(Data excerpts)

--- START ---

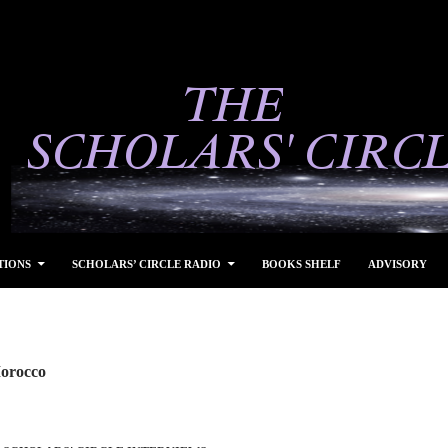
TIONS
SCHOLARS’ CIRCLE RADIO
BOOKS SHELF
ADVISORY
Morocco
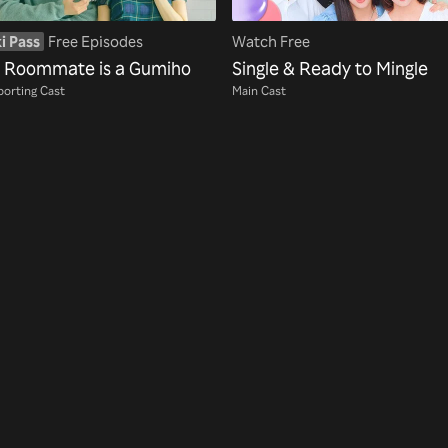
i Pass
Free Episodes
Watch Free
 Roommate is a Gumiho
Single & Ready to Mingle
orting Cast
Main Cast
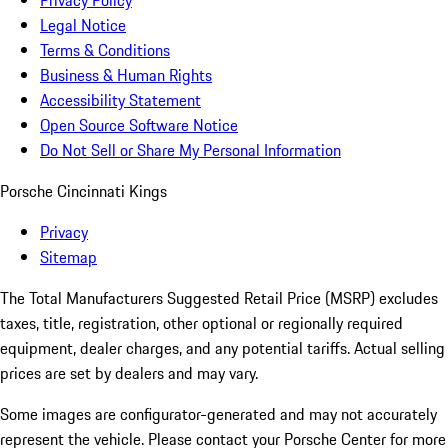
Privacy Policy
Legal Notice
Terms & Conditions
Business & Human Rights
Accessibility Statement
Open Source Software Notice
Do Not Sell or Share My Personal Information
Porsche Cincinnati Kings
Privacy
Sitemap
The Total Manufacturers Suggested Retail Price (MSRP) excludes
taxes, title, registration, other optional or regionally required
equipment, dealer charges, and any potential tariffs. Actual selling
prices are set by dealers and may vary.
Some images are configurator-generated and may not accurately
represent the vehicle. Please contact your Porsche Center for more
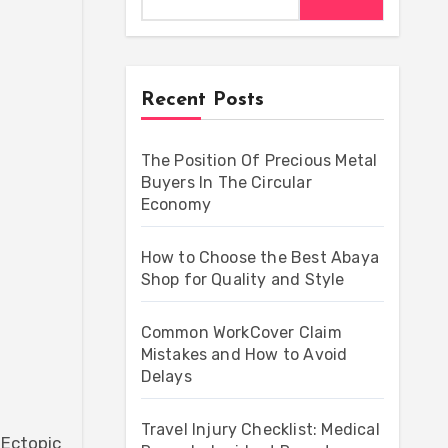
Recent Posts
The Position Of Precious Metal
Buyers In The Circular
Economy
How to Choose the Best Abaya
Shop for Quality and Style
Common WorkCover Claim
Mistakes and How to Avoid
Delays
Travel Injury Checklist: Medical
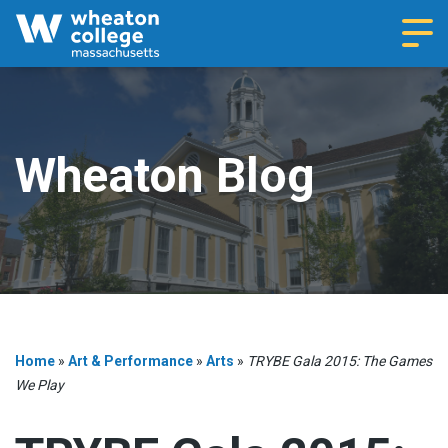
Navi
Wheaton Blog
Home
»
Art & Performance
»
Arts
»
TRYBE Gala 2015: The Games
We Play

--- END ---

◆ **Problem description**
Every record above should be set down exactly, with the pictures left out.

◆ **Solution for this exercise**
TIONS
SCHOLARS’ CIRCLE RADIO
BOOKS SHELF
ADVISORY
Morocco
i Pass
Free Episodes
Watch Free
 Roommate is a Gumiho
Single & Ready to Mingle
orting Cast
Main Cast
Privacy Policy
Legal Notice
Terms & Conditions
Business & Human Rights
Accessibility Statement
Open Source Software Notice
Do Not Sell or Share My Personal Information
Porsche Cincinnati Kings
Privacy
Sitemap
The Total Manufacturers Suggested Retail Price (MSRP) excludes
taxes, title, registration, other optional or regionally required
equipment, dealer charges, and any potential tariffs. Actual selling
prices are set by dealers and may vary.
Some images are configurator-generated and may not accurately
represent the vehicle. Please contact your Porsche Center for more
Recent Posts
The Position Of Precious Metal
Buyers In The Circular
Economy
How to Choose the Best Abaya
Shop for Quality and Style
Common WorkCover Claim
Mistakes and How to Avoid
Delays
Travel Injury Checklist: Medical
Navi
Wheaton Blog
Home
»
Art & Performance
»
Arts
»
TRYBE Gala 2015: The Games
We Play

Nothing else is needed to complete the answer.